– Эт-то ещё что такое?! – мама действительно нашла её! – Я на линейке её ищу, ищу, а она здесь расселась! Что такое? Что-нибудь произошло? Или ты что, звонка не слышала?!
Сдерживаться больше не было сил:
– Мамочка! – Аделаида кинулась к маме на грудь и разрыдалась в голос. – Мамочка! Они сказали, что такого имени как у меня не бывает! Что меня будут звать «Жирнячка», и что со мной никто не будет дружить!..
– Это кто такое сказал? – Мама отстранила Аделаиду от себя. – Подожди! Подожди, ну, сейчас платье мне запачкаешь! – Мама, казалось, очень удивилась.
– Она сказала… – Аделаида почему-то стала делать по два неглубоких, резких вдоха, как будто всё её тело встряхивал кто-то посторонний, – она… сказала… что её… зовут Лена!

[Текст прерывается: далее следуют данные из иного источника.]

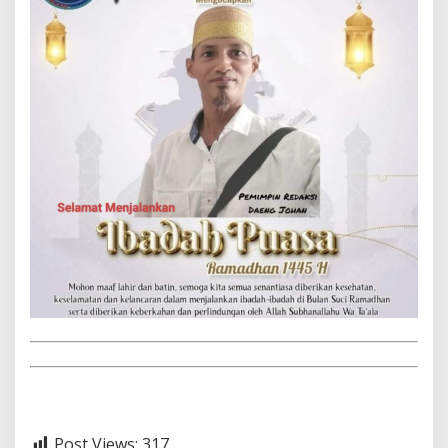
Post Views:
317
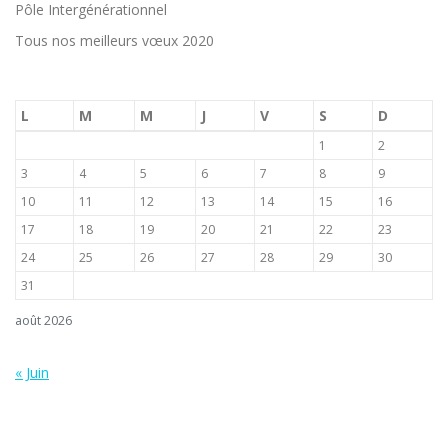
Pôle Intergénérationnel
Tous nos meilleurs vœux 2020
L
M
M
J
V
S
D
1
2
3
4
5
6
7
8
9
10
11
12
13
14
15
16
17
18
19
20
21
22
23
24
25
26
27
28
29
30
31
août 2026
« Juin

– Это какая такая «Лена»? Это Кукусова, что ли? Это у которой отец шофёром работает и вечно воняет бензином, а сестра-тупица еле из класса в класс переползает? Это она так сказала? Вот ты нашла на кого внимание обращать! Ты что, дура, что ли?! Мало ли кто тебе что скажет?! Теперь ты их слушать будешь, что ли? У тебя учёба впереди! Ну, хорошо, хорошо… – немного успокоившись, многозначительно добавила мама, – посмотрим, посмотрим, что будет… Значит так, я сейчас займусь своими делами, а ты давай, иди быстро умойся и беги на линейку! Чтоб я такого больше никогда не видела! Подумаешь – обидели её! И кто?! Шофёрская дочь! Вот ещё глупости!
Аделаида вытерла слёзы и молча встала.
Так прошёл для неё «Праздник знаний» – самый первый школьный день!
«Каникулы. Каникулы. Каникулы! Какое смешное слово! – Повторяла про себя нараспев Аделаида новое и очень красивое название. – Папа сказал, что через неделю, а неделя это семь дней, и у них каникулы! Это слово похоже на колёсико, которое катится вниз с горы и подпрыгивает на кочках! Ка-ни-ку-лы! Ура-а-а!». Папа ещё сказал, что закончится «первая четверть», и она получит «табель» с оценками. Аделаида знала, что такое «табель» с оценками. Мама иногда приносила домой такие зелёные двойные листики, на которых стояли фамилии учеников, а внутри были отметки. У кого были прямо в рядок цифры «три», у кого – «четыре». Были и цифры пять… У кого были все «пятёрки» – тот назывался «отличник», а у кого «тройки», мама их называла «плохими учениками» или «тупыми троечниками». «Ударники» были с «четвёрками» и считались «так себе».
Аделаида училась хорошо. У неё в тетрадках были все «пятёрки». Один раз ей вдруг почему-то захотелось узнать: как себя чувствует человек с «тройкой». Что такое «плохой ученик»? «Плохие» ученики из их класса обычно были и грязно одеты, и дразнились больше всех. Но у них почему-то всегда были с собой десять копеек на завтрак, и они покупали еду в школе, а «отличники» приносили с собой. Аделаида на старых листах в начале тетрадки аккуратно замазала широкими мазками белой акварельной краски оценку «пять» и рядом поставила жирную «тройку» красным карандашом и стала ждать. Она ждала новых ощущений, мыслей и вообще каких-то перемен в жизни. Она даже надела туфли без рожка, от чего задники согнулись и приклеились к стелькам. Однако ничего особенного с ней почему-то не происходило. И чувствовала она себя точно так же, и ела как всегда с удовольствием, и настроение ничуть не ухудшилось. Она поняла, что «троечники» такие же люди и решила опять поправить «задники» на туфлях, просто пожила «троечницей» и позабыла об этом.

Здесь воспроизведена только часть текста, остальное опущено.